TASK TO COMPLETE: Write out each line of the material exactly as given, and drop the images.

(Beginning of DATA EXCERPTS)

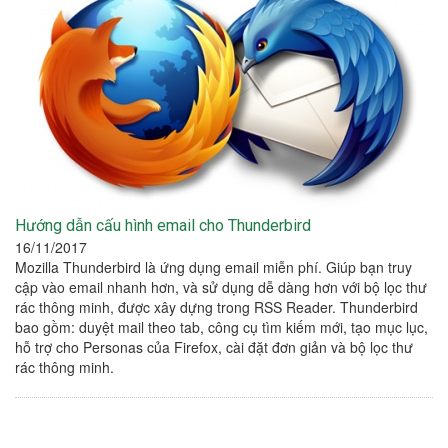
Hướng dẫn cấu hình email cho Thunderbird
16/11/2017
Mozilla Thunderbird là ứng dụng email miễn phí. Giúp bạn truy
cập vào email nhanh hơn, và sử dụng dễ dàng hơn với bộ lọc thư
rác thông minh, được xây dựng trong RSS Reader. Thunderbird
bao gồm: duyệt mail theo tab, công cụ tìm kiếm mới, tạo mục lục,
hỗ trợ cho Personas của Firefox, cài đặt đơn giản và bộ lọc thư
rác thông minh.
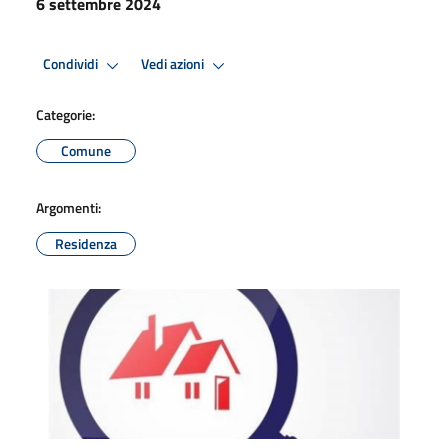
6 settembre 2024
Condividi
Vedi azioni
Categorie:
Comune
Argomenti:
Residenza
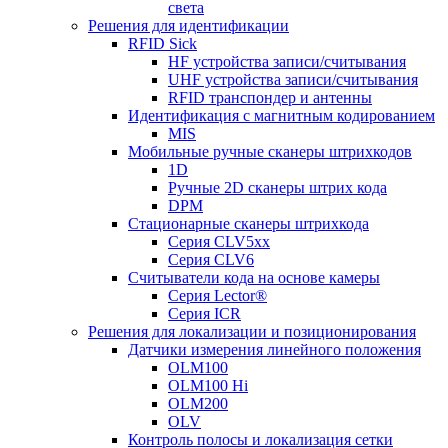
света
Решения для идентификации
RFID Sick
HF устройства записи/считывания
UHF устройства записи/считывания
RFID транспондер и антенны
Идентификация с магнитным кодированием
MIS
Мобильные ручные сканеры штрихкодов
1D
Ручные 2D сканеры штрих кода
DPM
Стационарные сканеры штрихкода
Серия CLV5xx
Серия CLV6
Считыватели кода на основе камеры
Серия Lector®
Серия ICR
Решения для локализации и позиционирования
Датчики измерения линейного положения
OLM100
OLM100 Hi
OLM200
OLV
Контроль полосы и локализация сетки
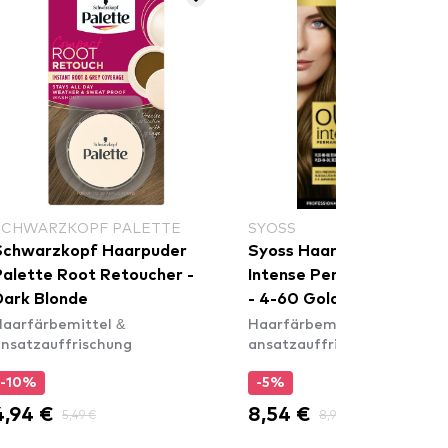
SCHWARZKOPF PALETTE
SYOSS
Schwarzkopf Haarpuder
Syoss Haarfarbe Oleo
Palette Root Retoucher -
Intense Permanent Oil Co
Dark Blonde
- 4-60 Gold Brown
aarfärbemittel &
Haarfärbemittel &
nsatzauffrischung
ansatzauffrischung
-10%
-5%
4,94 €
8,54 €
5,49 €
8,99 €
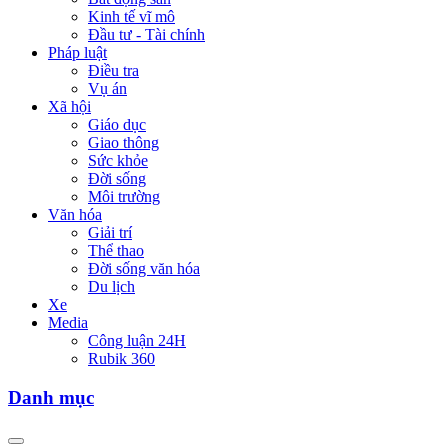
Kinh tế vĩ mô
Đầu tư - Tài chính
Pháp luật
Điều tra
Vụ án
Xã hội
Giáo dục
Giao thông
Sức khỏe
Đời sống
Môi trường
Văn hóa
Giải trí
Thể thao
Đời sống văn hóa
Du lịch
Xe
Media
Công luận 24H
Rubik 360
Danh mục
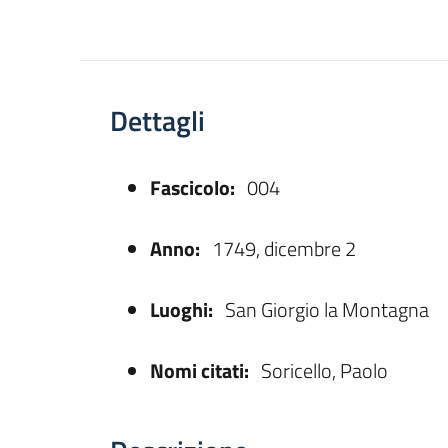
Dettagli
Fascicolo:
004
asparente
Anno:
1749, dicembre 2
Luoghi:
San Giorgio la Montagna
Nomi citati:
Soricello, Paolo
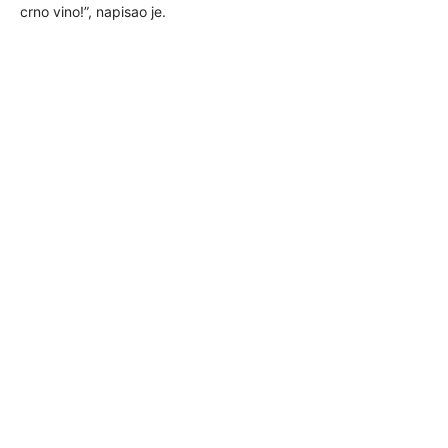
crno vino!”, napisao je.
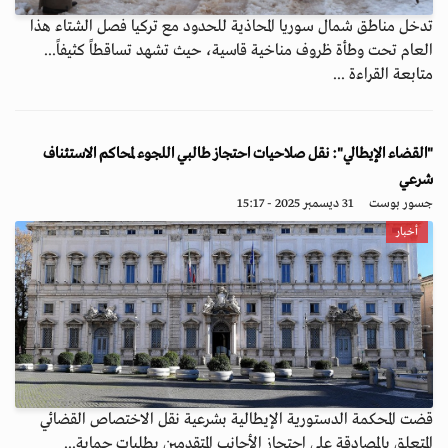
تدخل مناطق شمال سوريا المحاذية للحدود مع تركيا فصل الشتاء هذا
العام تحت وطأة ظروف مناخية قاسية، حيث تشهد تساقطاً كثيفاً...
متابعة القراءة ...
"القضاء الإيطالي": نقل صلاحيات احتجاز طالبي اللجوء لمحاكم الاستئناف
شرعي
جسور بوست
31 ديسمبر 2025 - 15:17
أخبار
قضت المحكمة الدستورية الإيطالية بشرعية نقل الاختصاص القضائي
المتعلق بالمصادقة على احتجاز الأجانب المتقدمين بطلبات حماية...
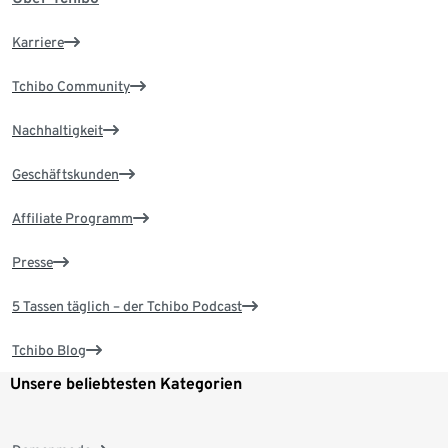
Karriere
Tchibo Community
Nachhaltigkeit
Geschäftskunden
Affiliate Programm
Presse
5 Tassen täglich – der Tchibo Podcast
Tchibo Blog
Unsere beliebtesten Kategorien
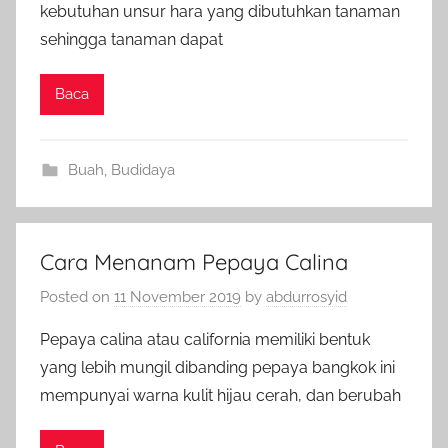
kebutuhan unsur hara yang dibutuhkan tanaman
sehingga tanaman dapat
Baca
Buah
,
Budidaya
Cara Menanam Pepaya Calina
Posted on
11 November 2019
by
abdurrosyid
Pepaya calina atau california memiliki bentuk
yang lebih mungil dibanding pepaya bangkok ini
mempunyai warna kulit hijau cerah, dan berubah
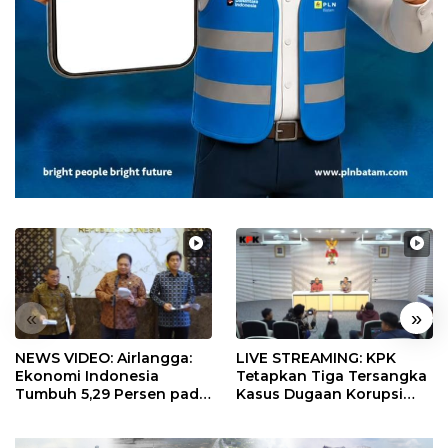
«
»
NEWS VIDEO: Airlangga:
LIVE STREAMING: KPK
Ekonomi Indonesia
Tetapkan Tiga Tersangka
Tumbuh 5,29 Persen pada
Kasus Dugaan Korupsi
Semester II 2026
Digitalisasi SPBU
Pertamina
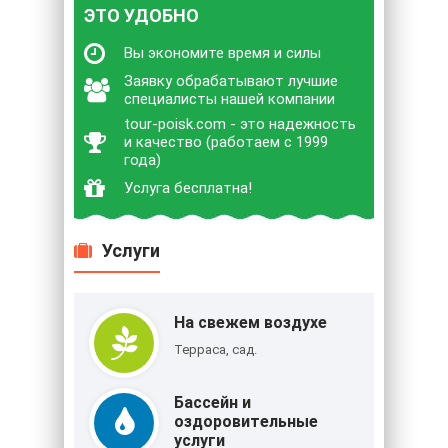
ЭТО УДОБНО
Вы экономите время и силы
Заявку обрабатывают лучшие
специалисты нашей компании
tour-poisk.com - это надежность
и качество (работаем с 1999
года)
Услуга бесплатна!
Услуги
На свежем воздухе
Терраса, сад.
Бассейн и
оздоровительные
услуги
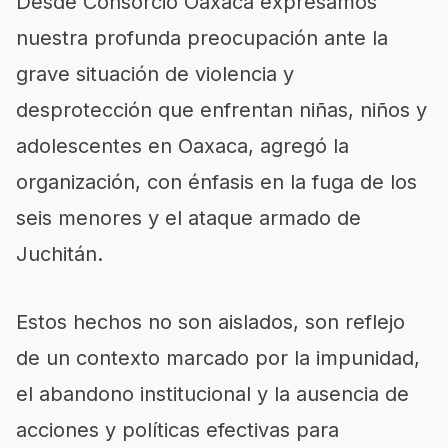
Desde Consorcio Oaxaca expresamos
nuestra profunda preocupación ante la
grave situación de violencia y
desprotección que enfrentan niñas, niños y
adolescentes en Oaxaca, agregó la
organización, con énfasis en la fuga de los
seis menores y el ataque armado de
Juchitán.
Estos hechos no son aislados, son reflejo
de un contexto marcado por la impunidad,
el abandono institucional y la ausencia de
acciones y políticas efectivas para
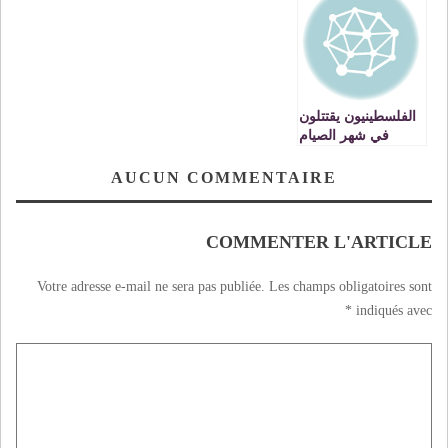
الفلسطينيون يقتتلون
في شهر الصيام
استجابة لرغبة
إسرائيل
AUCUN COMMENTAIRE
COMMENTER L'ARTICLE
Votre adresse e-mail ne sera pas publiée.
Les champs obligatoires sont
*
indiqués avec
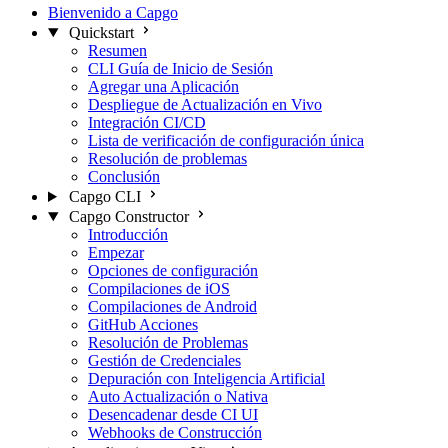
Bienvenido a Capgo
Quickstart
Resumen
CLI Guía de Inicio de Sesión
Agregar una Aplicación
Despliegue de Actualización en Vivo
Integración CI/CD
Lista de verificación de configuración única
Resolución de problemas
Conclusión
Capgo CLI
Capgo Constructor
Introducción
Empezar
Opciones de configuración
Compilaciones de iOS
Compilaciones de Android
GitHub Acciones
Resolución de Problemas
Gestión de Credenciales
Depuración con Inteligencia Artificial
Auto Actualización o Nativa
Desencadenar desde CI UI
Webhooks de Construcción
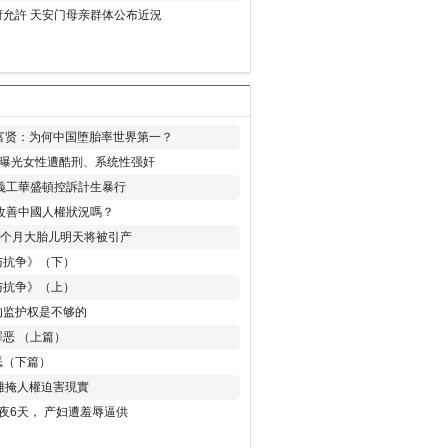
允許 天安门母亲群体公布近況
易富贤：为何中国堕胎率世界第一？
再曝光女性遭酷刑、系统性强奸
義工華盛頓控訴計生暴行
改善中國人權狀況嗎？
8个月大胎儿明天将被引产
与抗争》（下）
与抗争》（上）
的监护权是不够的
恶 （上篇）
恶（下篇）
 難掩人權迫害現實
夜6天， 产妇遭羞辱逼供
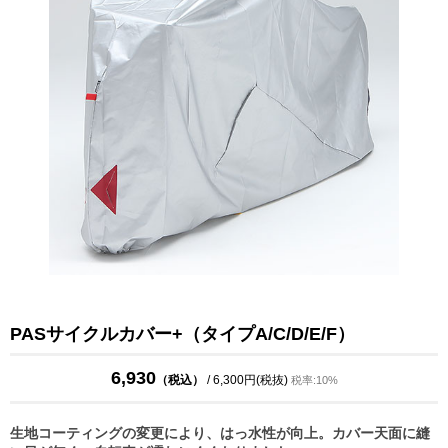
PASサイクルカバー+（タイプA/C/D/E/F）
6,930
（税込）
/ 6,300円(税抜)
税率:10%
生地コーティングの変更により、はっ水性が向上。カバー天面に縫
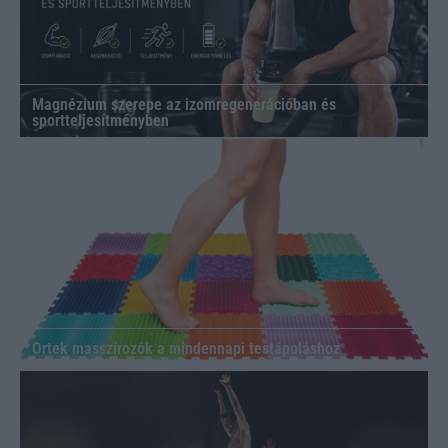
Magnézium szerepe az izomregenerációban és
sportteljesítményben
Ortek masszírozók a mindennapi testápoláshoz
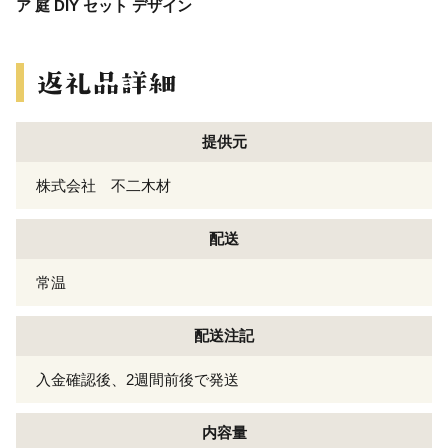
ア 庭 DIY セット デザイン
提供元
株式会社 不二木材
配送
常温
配送注記
入金確認後、2週間前後で発送
内容量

(End of DATA EXCERPTS)

EXERCISE OUTPUT:
Hướng dẫn cấu hình email cho Thunderbird
16/11/2017
Mozilla Thunderbird là ứng dụng email miễn phí. Giúp bạn truy
cập vào email nhanh hơn, và sử dụng dễ dàng hơn với bộ lọc thư
rác thông minh, được xây dựng trong RSS Reader. Thunderbird
bao gồm: duyệt mail theo tab, công cụ tìm kiếm mới, tạo mục lục,
hỗ trợ cho Personas của Firefox, cài đặt đơn giản và bộ lọc thư
rác thông minh.
6 settembre 2024
Condividi
Vedi azioni
Categorie:
Comune
Argomenti:
Residenza
света
Решения для идентификации
RFID Sick
HF устройства записи/считывания
UHF устройства записи/считывания
RFID транспондер и антенны
Идентификация с магнитным кодированием
MIS
Мобильные ручные сканеры штрихкодов
1D
Ручные 2D сканеры штрих кода
DPM
Стационарные сканеры штрихкода
Серия CLV5xx
Серия CLV6
Считыватели кода на основе камеры
Серия Lector®
Серия ICR
Решения для локализации и позиционирования
Датчики измерения линейного положения
OLM100
OLM100 Hi
OLM200
OLV
Контроль полосы и локализация сетки
SCHWARZKOPF PALETTE
SYOSS
Schwarzkopf Haarpuder
Syoss Haarfarbe Oleo
Palette Root Retoucher -
Intense Permanent Oil Co
Dark Blonde
- 4-60 Gold Brown
aarfärbemittel &
Haarfärbemittel &
nsatzauffrischung
ansatzauffrischung
-10%
-5%
4,94 €
8,54 €
5,49 €
8,99 €
Kinh tế vĩ mô
Đầu tư - Tài chính
Pháp luật
Điều tra
Vụ án
Xã hội
Giáo dục
Giao thông
Sức khỏe
Đời sống
Môi trường
Văn hóa
Giải trí
Thể thao
Đời sống văn hóa
Du lịch
Xe
Media
Công luận 24H
Rubik 360
Danh mục
Dettagli
Fascicolo:
004
asparente
Anno:
1749, dicembre 2
Luoghi:
San Giorgio la Montagna
Nomi citati:
Soricello, Paolo
crno vino!”, napisao je.
تدخل مناطق شمال سوريا المحاذية للحدود مع تركيا فصل الشتاء هذا
العام تحت وطأة ظروف مناخية قاسية، حيث تشهد تساقطاً كثيفاً...
متابعة القراءة ...
"القضاء الإيطالي": نقل صلاحيات احتجاز طالبي اللجوء لمحاكم الاستئناف
شرعي
جسور بوست
31 ديسمبر 2025 - 15:17
أخبار
قضت المحكمة الدستورية الإيطالية بشرعية نقل الاختصاص القضائي
المتعلق بالمصادقة على احتجاز الأجانب المتقدمين بطلبات حماية...
Karriere
Tchibo Community
Nachhaltigkeit
Geschäftskunden
Affiliate Programm
Presse
5 Tassen täglich – der Tchibo Podcast
Tchibo Blog
Unsere beliebtesten Kategorien
kebutuhan unsur hara yang dibutuhkan tanaman
sehingga tanaman dapat
Baca
Buah
,
Budidaya
Cara Menanam Pepaya Calina
Posted on
11 November 2019
by
abdurrosyid
Pepaya calina atau california memiliki bentuk
yang lebih mungil dibanding pepaya bangkok ini
mempunyai warna kulit hijau cerah, dan berubah
«
»
NEWS VIDEO: Airlangga:
LIVE STREAMING: KPK
Ekonomi Indonesia
Tetapkan Tiga Tersangka
Tumbuh 5,29 Persen pada
Kasus Dugaan Korupsi
Semester II 2026
Digitalisasi SPBU
Pertamina
ЭТО УДОБНО
Вы экономите время и силы
Заявку обрабатывают лучшие
специалисты нашей компании
tour-poisk.com - это надежность
и качество (работаем с 1999
года)
Услуга бесплатна!
Услуги
На свежем воздухе
Терраса, сад.
Бассейн и
оздоровительные
услуги
Desde Consorcio Oaxaca expresamos
nuestra profunda preocupación ante la
grave situación de violencia y
desprotección que enfrentan niñas, niños y
adolescentes en Oaxaca, agregó la
organización, con énfasis en la fuga de los
seis menores y el ataque armado de
Juchitán.
Estos hechos no son aislados, son reflejo
de un contexto marcado por la impunidad,
el abandono institucional y la ausencia de
acciones y políticas efectivas para
الفلسطينيون يقتتلون
في شهر الصيام
استجابة لرغبة
إسرائيل
AUCUN COMMENTAIRE
COMMENTER L'ARTICLE
Votre adresse e-mail ne sera pas publiée.
Les champs obligatoires sont
*
indiqués avec
Bienvenido a Capgo
Quickstart
Resumen
CLI Guía de Inicio de Sesión
Agregar una Aplicación
Despliegue de Actualización en Vivo
Integración CI/CD
Lista de verificación de configuración única
Resolución de problemas
Conclusión
Capgo CLI
Capgo Constructor
Introducción
Empezar
Opciones de configuración
Compilaciones de iOS
Compilaciones de Android
GitHub Acciones
Resolución de Problemas
Gestión de Credenciales
Depuración con Inteligencia Artificial
Auto Actualización o Nativa
Desencadenar desde CI UI
Webhooks de Construcción
允許 天安门母亲群体公布近況
易富贤：为何中国堕胎率世界第一？
再曝光女性遭酷刑、系统性强奸
義工華盛頓控訴計生暴行
改善中國人權狀況嗎？
8个月大胎儿明天将被引产
与抗争》（下）
与抗争》（上）
的监护权是不够的
恶 （上篇）
恶（下篇）
 難掩人權迫害現實
夜6天， 产妇遭羞辱逼供
PASサイクルカバー+（タイプA/C/D/E/F）
6,930
（税込）
/ 6,300円(税抜)
税率:10%
生地コーティングの変更により、はっ水性が向上。カバー天面に縫
Magnézium szerepe az izomregenerációban és
sportteljesítményben
Ortek masszírozók a mindennapi testápoláshoz
ア 庭 DIY セット デザイン
提供元
株式会社 不二木材
配送
常温
配送注記
入金確認後、2週間前後で発送
内容量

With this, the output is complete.